WORK INSTRUCTIONS: Restate word for word only the lines from the one with "Mruthasamskara Karmam സന്യാസീ..." through the end of the records; no pictures belong in the copy.

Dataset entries
■ ■ ■ ■ ■

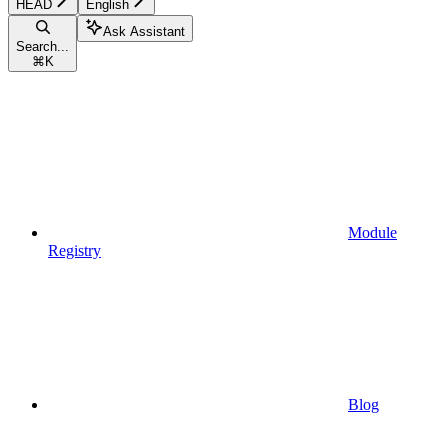
HEAD
English
Ask Assistant
Search...
⌘
K
Module
Registry
Blog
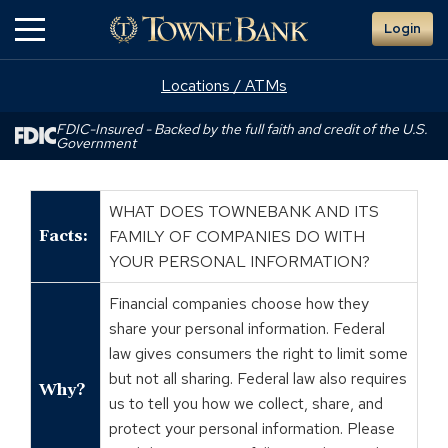
Skip
Login
to
Main
Content
Locations / ATMs
FDIC-Insured - Backed by the full faith and credit of the U.S.
Government
WHAT DOES TOWNEBANK AND ITS
Facts:
FAMILY OF COMPANIES DO WITH
YOUR PERSONAL INFORMATION?
Financial companies choose how they
share your personal information. Federal
law gives consumers the right to limit some
but not all sharing. Federal law also requires
Why?
us to tell you how we collect, share, and
protect your personal information. Please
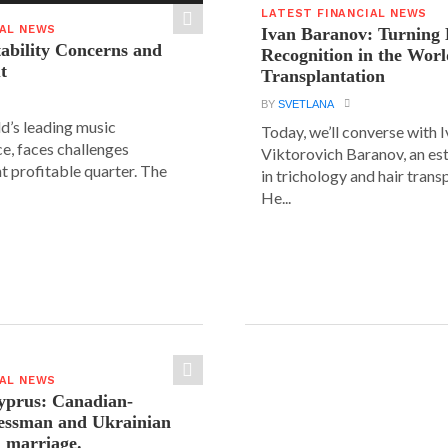
LATEST FINANCIAL NEWS
IAL NEWS
Ivan Baranov: Turning 
tability Concerns and
Recognition in the Worl
t
Transplantation
BY
SVETLANA
ld’s leading music
Today, we’ll converse with 
e, faces challenges
Viktorovich Baranov, an e
nt profitable quarter. The
in trichology and hair trans
He...
IAL NEWS
yprus: Canadian-
nessman and Ukrainian
n marriage.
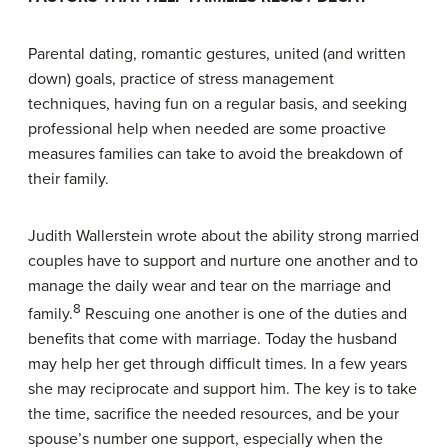
Parental dating, romantic gestures, united (and written
down) goals, practice of stress management
techniques, having fun on a regular basis, and seeking
professional help when needed are some proactive
measures families can take to avoid the breakdown of
their family.
Judith Wallerstein wrote about the ability strong married
couples have to support and nurture one another and to
manage the daily wear and tear on the marriage and
8
family.
Rescuing one another is one of the duties and
benefits that come with marriage. Today the husband
may help her get through difficult times. In a few years
she may reciprocate and support him. The key is to take
the time, sacrifice the needed resources, and be your
spouse’s number one support, especially when the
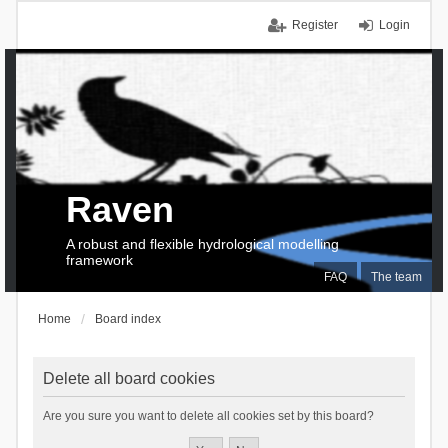
Register
Login
Raven
A robust and flexible hydrological modelling
framework
FAQ
The team
Home
Board index
Delete all board cookies
Are you sure you want to delete all cookies set by this board?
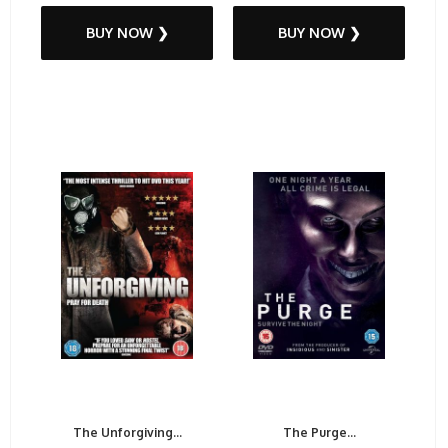
BUY NOW ❯
BUY NOW ❯
The Unforgiving...
The Purge...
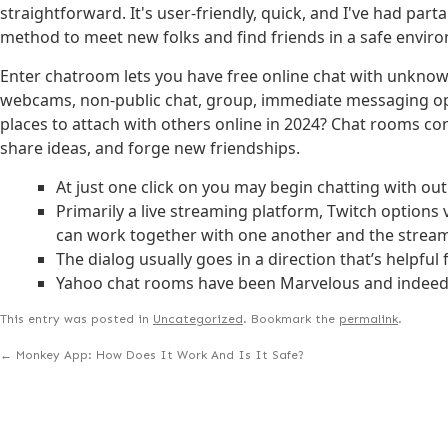
straightforward. It's user-friendly, quick, and I've had par
method to meet new folks and find friends in a safe envir
Enter chatroom lets you have free online chat with unknown 
webcams, non-public chat, group, immediate messaging optio
places to attach with others online in 2024? Chat rooms cont
share ideas, and forge new friendships.
At just one click on you may begin chatting with out
Primarily a live streaming platform, Twitch option
can work together with one another and the stream
The dialog usually goes in a direction that’s helpful
Yahoo chat rooms have been Marvelous and indeed a
This entry was posted in
Uncategorized
. Bookmark the
permalink
.
←
Monkey App: How Does It Work And Is It Safe?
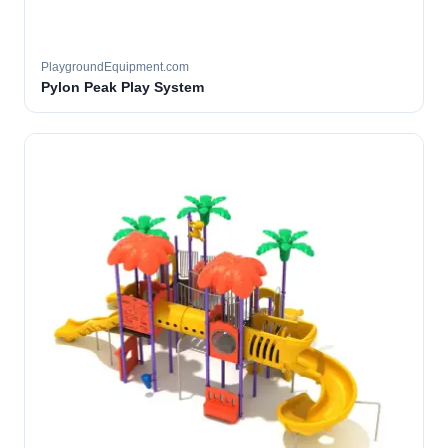
PlaygroundEquipment.com
Pylon Peak Play System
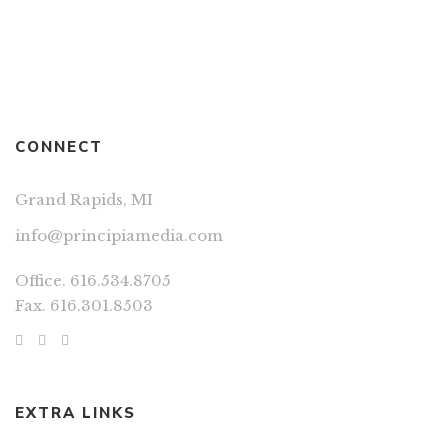
CONNECT
Grand Rapids, MI
info@principiamedia.com
Office. 616.534.8705
Fax. 616.301.8503
EXTRA LINKS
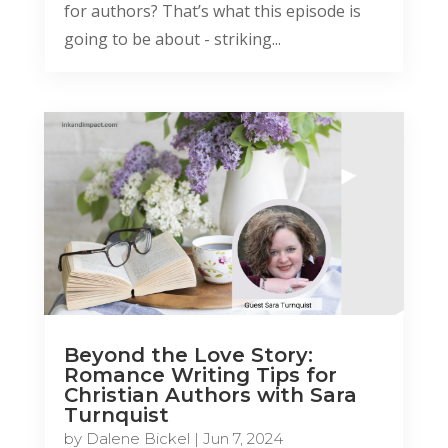
for authors? That’s what this episode is
going to be about - striking...
Beyond the Love Story:
Romance Writing Tips for
Christian Authors with Sara
Turnquist
by
Dalene Bickel
|
Jun 7, 2024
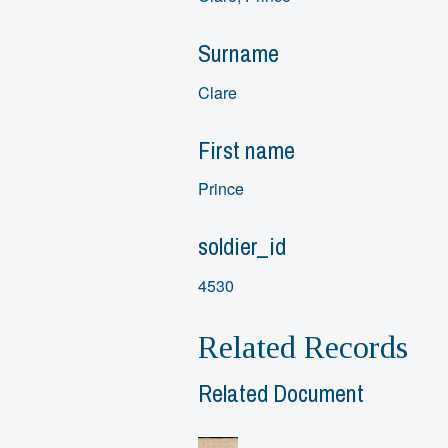
Surname
Clare
First name
Prince
soldier_id
4530
Related Records
Related Document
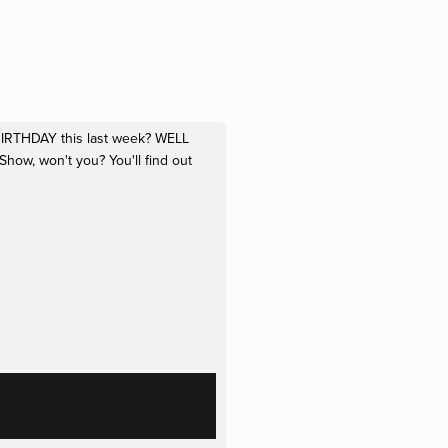
 BIRTHDAY this last week? WELL 
w, won't you? You'll find out 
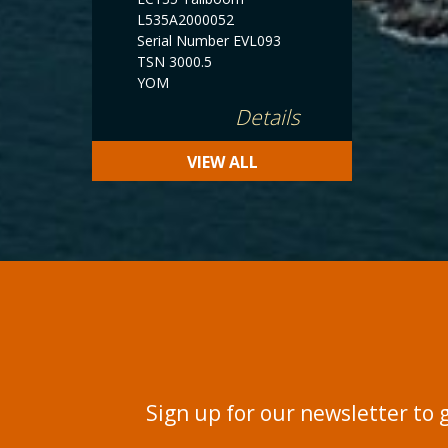
L535A2000052
Serial Number EVL093
TSN 3000.5
YOM
Details
VIEW ALL
Sign up for our newsletter to 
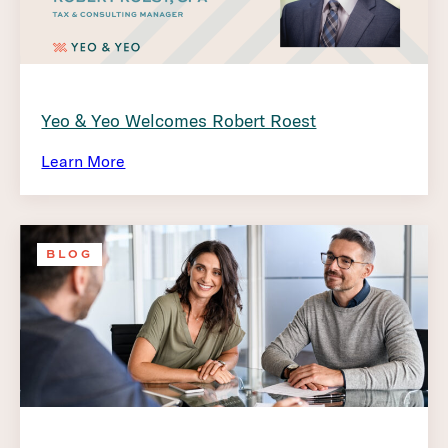
Yeo & Yeo Welcomes Robert Roest
Learn More
BLOG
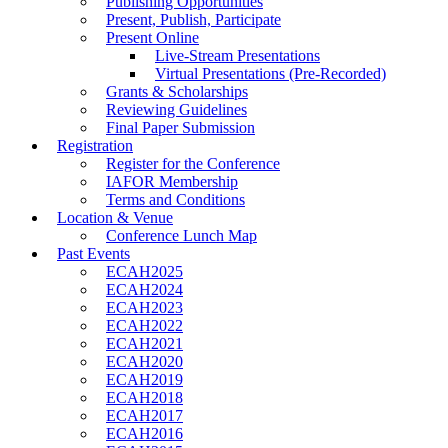
Publishing Opportunities
Present, Publish, Participate
Present Online
Live-Stream Presentations
Virtual Presentations (Pre-Recorded)
Grants & Scholarships
Reviewing Guidelines
Final Paper Submission
Registration
Register for the Conference
IAFOR Membership
Terms and Conditions
Location & Venue
Conference Lunch Map
Past Events
ECAH2025
ECAH2024
ECAH2023
ECAH2022
ECAH2021
ECAH2020
ECAH2019
ECAH2018
ECAH2017
ECAH2016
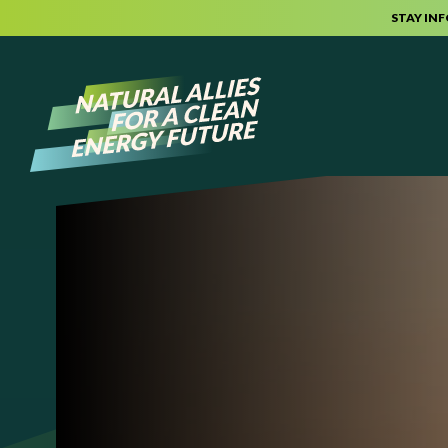
STAY IN
Skip to content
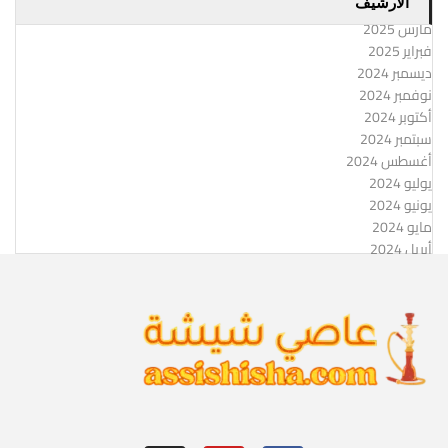
الارشيف
مارس 2025
فبراير 2025
ديسمبر 2024
نوفمبر 2024
أكتوبر 2024
سبتمبر 2024
أغسطس 2024
يوليو 2024
يونيو 2024
مايو 2024
أبريل 2024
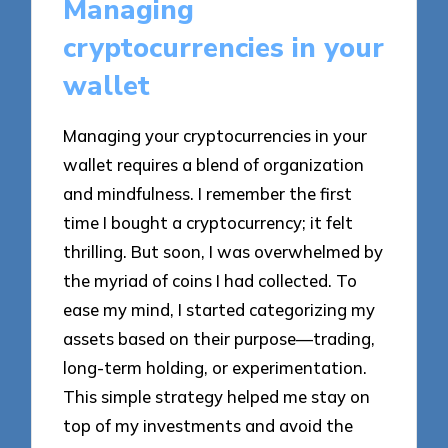
Managing
cryptocurrencies in your
wallet
Managing your cryptocurrencies in your
wallet requires a blend of organization
and mindfulness. I remember the first
time I bought a cryptocurrency; it felt
thrilling. But soon, I was overwhelmed by
the myriad of coins I had collected. To
ease my mind, I started categorizing my
assets based on their purpose—trading,
long-term holding, or experimentation.
This simple strategy helped me stay on
top of my investments and avoid the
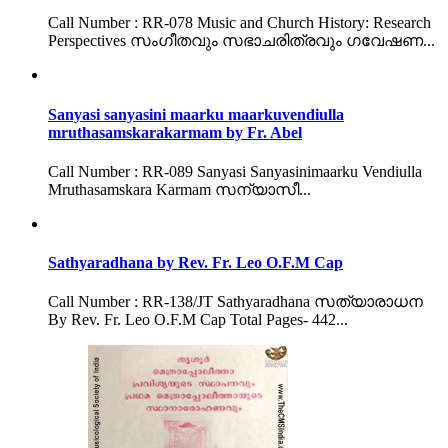
Call Number : RR-078 Music and Church History: Research
Perspectives സംഗീതവും സഭാചരിത്രവും ഗവേഷണ...
Sanyasi sanyasini maarku maarkuvendiulla
mruthasamskarakarmam by Fr. Abel
Call Number : RR-089 Sanyasi Sanyasinimaarku Vendiulla
Mruthasamskara Karmam സന്യാസീ...
Sathyaradhana by Rev. Fr. Leo O.F.M Cap
Call Number : RR-138/JT Sathyaradhana സത്യാരാധന
By Rev. Fr. Leo O.F.M Cap Total Pages- 442...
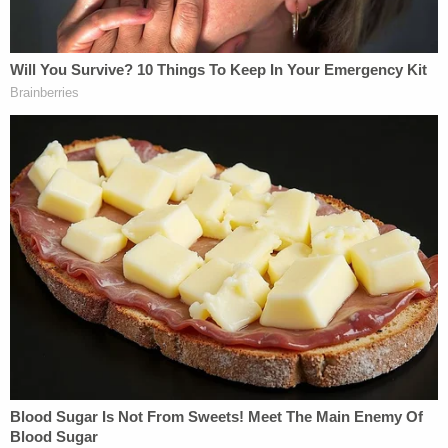
The child's "numerous broken bones were
consistent with abuse and not accidental in
nature," the autopsy determined.
Now the search is on for Dawson and March.
"Both suspects are AT LARGE and may have fled
the Columbus area," cops wrote. "Mr. March has
ties to Michigan."
Columbus police ask that anyone with information
call their homicide division at (614) 645-4730. You
can also reach Central Ohio Crime Stoppers at
(614) 461-TIPS (8477).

■ ■ ■ ■ ■

WRITTEN REPLY:
Mruthasamskara Karmam സന്യാസീ...
Sathyaradhana by Rev. Fr. Leo O.F.M Cap
Call Number : RR-138/JT Sathyaradhana സത്യാരാധന
By Rev. Fr. Leo O.F.M Cap Total Pages- 442...
The child's "numerous broken bones were
consistent with abuse and not accidental in
nature," the autopsy determined.
Now the search is on for Dawson and March.
"Both suspects are AT LARGE and may have fled
the Columbus area," cops wrote. "Mr. March has
ties to Michigan."
Columbus police ask that anyone with information
call their homicide division at (614) 645-4730. You
can also reach Central Ohio Crime Stoppers at
(614) 461-TIPS (8477).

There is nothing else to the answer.